Please give back, word for word, only the lines starting at the one containing "ran tactile de" and ending at the one containing "desejos e os" within the material below.

--- DATASET ENTRIES Enclosed Below ---

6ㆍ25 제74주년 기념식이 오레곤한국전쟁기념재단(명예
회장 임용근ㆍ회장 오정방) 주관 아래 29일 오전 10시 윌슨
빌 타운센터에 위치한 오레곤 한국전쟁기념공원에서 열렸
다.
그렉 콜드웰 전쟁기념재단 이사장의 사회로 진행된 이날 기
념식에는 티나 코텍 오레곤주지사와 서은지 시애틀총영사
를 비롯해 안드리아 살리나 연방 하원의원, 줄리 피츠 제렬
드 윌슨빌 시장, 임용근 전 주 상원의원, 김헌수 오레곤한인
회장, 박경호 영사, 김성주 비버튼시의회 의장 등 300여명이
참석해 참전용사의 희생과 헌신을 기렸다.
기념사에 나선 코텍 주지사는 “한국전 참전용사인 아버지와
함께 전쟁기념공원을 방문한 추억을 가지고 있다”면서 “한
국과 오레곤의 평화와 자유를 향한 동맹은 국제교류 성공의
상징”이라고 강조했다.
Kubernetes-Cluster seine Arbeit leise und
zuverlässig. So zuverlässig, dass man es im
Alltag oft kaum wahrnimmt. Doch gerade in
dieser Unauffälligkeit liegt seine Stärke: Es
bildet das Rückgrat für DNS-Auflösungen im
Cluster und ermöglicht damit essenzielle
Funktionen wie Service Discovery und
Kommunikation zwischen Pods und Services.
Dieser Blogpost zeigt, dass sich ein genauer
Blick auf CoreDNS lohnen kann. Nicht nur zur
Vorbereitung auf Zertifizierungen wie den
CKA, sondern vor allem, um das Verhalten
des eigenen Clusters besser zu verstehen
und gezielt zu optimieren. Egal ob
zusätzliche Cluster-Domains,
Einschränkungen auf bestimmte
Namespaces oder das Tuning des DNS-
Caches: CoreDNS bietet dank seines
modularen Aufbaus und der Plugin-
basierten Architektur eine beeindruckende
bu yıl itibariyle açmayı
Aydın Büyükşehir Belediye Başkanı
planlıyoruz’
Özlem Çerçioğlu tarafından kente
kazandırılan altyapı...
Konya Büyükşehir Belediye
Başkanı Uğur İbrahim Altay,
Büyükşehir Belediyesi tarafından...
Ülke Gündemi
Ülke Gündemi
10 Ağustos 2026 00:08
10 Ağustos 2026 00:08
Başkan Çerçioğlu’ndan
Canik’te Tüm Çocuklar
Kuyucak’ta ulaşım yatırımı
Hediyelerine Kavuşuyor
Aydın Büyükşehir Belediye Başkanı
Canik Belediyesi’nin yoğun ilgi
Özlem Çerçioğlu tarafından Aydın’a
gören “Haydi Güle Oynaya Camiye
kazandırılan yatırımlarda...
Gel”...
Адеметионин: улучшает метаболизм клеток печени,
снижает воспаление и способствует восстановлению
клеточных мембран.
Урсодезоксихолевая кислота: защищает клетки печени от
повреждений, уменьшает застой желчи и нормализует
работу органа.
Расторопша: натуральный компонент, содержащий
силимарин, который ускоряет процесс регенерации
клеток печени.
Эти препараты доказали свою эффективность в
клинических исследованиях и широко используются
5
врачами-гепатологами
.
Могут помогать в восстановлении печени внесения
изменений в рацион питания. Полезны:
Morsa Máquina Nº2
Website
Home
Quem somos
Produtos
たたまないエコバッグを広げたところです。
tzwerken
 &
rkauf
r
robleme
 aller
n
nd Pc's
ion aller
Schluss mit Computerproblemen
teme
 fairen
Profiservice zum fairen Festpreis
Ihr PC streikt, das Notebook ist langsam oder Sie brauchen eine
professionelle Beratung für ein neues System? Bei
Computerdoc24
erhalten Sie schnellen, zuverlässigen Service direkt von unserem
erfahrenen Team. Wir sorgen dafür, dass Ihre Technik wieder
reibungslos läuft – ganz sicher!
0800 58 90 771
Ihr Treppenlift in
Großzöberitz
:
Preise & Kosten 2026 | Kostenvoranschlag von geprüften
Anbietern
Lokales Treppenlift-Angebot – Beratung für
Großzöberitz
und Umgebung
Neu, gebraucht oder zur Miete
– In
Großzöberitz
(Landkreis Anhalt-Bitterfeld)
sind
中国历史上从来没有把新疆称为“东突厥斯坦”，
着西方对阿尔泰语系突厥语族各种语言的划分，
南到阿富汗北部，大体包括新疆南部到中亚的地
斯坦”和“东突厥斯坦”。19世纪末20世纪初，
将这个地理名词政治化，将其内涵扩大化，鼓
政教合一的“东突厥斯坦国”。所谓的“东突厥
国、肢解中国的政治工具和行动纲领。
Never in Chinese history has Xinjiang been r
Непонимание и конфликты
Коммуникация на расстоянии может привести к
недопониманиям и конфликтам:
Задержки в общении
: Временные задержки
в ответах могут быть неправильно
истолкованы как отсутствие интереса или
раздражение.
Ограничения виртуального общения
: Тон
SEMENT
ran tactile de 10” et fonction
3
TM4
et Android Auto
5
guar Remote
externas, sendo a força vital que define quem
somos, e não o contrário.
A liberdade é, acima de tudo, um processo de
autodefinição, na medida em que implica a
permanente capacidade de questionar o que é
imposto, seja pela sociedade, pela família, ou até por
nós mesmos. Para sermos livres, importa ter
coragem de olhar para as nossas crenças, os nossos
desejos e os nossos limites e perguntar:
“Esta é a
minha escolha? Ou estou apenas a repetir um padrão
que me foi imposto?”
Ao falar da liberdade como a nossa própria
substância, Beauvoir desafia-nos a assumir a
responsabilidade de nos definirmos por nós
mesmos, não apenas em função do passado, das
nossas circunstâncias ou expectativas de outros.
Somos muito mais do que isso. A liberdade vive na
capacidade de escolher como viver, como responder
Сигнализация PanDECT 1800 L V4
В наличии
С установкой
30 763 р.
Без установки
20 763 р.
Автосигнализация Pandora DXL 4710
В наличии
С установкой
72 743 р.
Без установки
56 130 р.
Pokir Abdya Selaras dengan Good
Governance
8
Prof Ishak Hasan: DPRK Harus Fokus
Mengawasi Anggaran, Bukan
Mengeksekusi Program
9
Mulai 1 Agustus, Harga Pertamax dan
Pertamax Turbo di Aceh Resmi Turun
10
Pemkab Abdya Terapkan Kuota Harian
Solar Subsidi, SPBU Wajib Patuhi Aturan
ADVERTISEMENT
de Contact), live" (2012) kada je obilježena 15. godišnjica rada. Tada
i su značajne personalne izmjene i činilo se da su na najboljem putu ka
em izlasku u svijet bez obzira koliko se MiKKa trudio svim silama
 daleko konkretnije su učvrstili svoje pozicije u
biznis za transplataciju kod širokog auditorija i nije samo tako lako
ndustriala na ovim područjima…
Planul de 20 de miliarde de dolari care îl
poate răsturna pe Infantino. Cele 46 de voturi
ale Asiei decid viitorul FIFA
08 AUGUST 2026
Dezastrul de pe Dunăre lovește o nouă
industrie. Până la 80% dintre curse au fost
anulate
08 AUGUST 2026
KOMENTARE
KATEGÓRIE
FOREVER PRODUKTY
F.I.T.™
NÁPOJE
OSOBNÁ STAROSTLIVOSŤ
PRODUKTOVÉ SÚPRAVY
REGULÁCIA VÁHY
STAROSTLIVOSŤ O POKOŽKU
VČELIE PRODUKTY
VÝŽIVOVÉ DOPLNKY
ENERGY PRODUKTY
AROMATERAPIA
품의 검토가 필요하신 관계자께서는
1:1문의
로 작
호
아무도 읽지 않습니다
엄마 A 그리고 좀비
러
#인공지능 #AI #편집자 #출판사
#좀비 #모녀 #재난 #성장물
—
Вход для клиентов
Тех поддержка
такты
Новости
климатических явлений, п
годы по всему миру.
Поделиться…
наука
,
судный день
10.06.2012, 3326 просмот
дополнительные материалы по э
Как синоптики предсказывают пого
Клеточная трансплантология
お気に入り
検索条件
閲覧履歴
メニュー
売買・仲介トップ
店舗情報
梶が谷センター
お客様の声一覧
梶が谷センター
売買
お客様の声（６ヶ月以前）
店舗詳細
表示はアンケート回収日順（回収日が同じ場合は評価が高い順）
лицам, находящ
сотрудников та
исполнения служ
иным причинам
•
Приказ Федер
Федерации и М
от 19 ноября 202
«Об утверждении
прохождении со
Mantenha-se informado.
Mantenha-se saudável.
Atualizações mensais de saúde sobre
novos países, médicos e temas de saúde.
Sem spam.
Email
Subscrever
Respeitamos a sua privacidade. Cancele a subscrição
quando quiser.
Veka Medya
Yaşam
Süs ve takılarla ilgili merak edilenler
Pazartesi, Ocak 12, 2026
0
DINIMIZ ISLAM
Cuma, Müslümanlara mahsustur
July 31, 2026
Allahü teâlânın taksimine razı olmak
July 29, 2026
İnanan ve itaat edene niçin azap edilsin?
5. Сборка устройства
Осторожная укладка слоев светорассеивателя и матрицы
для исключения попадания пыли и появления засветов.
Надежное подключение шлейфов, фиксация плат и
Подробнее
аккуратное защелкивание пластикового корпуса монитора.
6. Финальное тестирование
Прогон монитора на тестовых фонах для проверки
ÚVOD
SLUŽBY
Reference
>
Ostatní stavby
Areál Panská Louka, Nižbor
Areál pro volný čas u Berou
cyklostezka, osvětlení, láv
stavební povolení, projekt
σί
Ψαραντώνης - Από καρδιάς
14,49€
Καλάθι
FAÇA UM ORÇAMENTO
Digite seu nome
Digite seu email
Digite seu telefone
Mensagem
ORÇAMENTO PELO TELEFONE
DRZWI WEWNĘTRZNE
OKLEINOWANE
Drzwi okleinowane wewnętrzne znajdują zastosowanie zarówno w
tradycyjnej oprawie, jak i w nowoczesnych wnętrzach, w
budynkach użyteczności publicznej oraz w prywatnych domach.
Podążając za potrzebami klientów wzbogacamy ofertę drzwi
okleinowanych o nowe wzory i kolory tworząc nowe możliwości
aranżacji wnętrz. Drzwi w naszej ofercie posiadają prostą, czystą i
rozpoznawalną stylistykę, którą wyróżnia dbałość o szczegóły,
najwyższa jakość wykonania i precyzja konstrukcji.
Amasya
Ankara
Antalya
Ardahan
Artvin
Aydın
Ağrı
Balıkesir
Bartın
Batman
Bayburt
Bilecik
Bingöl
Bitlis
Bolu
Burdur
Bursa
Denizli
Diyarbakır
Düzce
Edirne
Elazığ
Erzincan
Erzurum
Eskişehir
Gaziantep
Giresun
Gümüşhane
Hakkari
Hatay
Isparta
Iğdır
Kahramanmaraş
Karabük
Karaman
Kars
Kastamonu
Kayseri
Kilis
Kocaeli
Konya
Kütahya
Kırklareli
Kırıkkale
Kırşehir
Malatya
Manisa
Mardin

--- End of Enclosed DATASET ENTRIES ---

■ THE COMPLETED TASK
ran tactile de 10” et fonction
3
TM4
et Android Auto
5
guar Remote
externas, sendo a força vital que define quem
somos, e não o contrário.
A liberdade é, acima de tudo, um processo de
autodefinição, na medida em que implica a
permanente capacidade de questionar o que é
imposto, seja pela sociedade, pela família, ou até por
nós mesmos. Para sermos livres, importa ter
coragem de olhar para as nossas crenças, os nossos
desejos e os nossos limites e perguntar:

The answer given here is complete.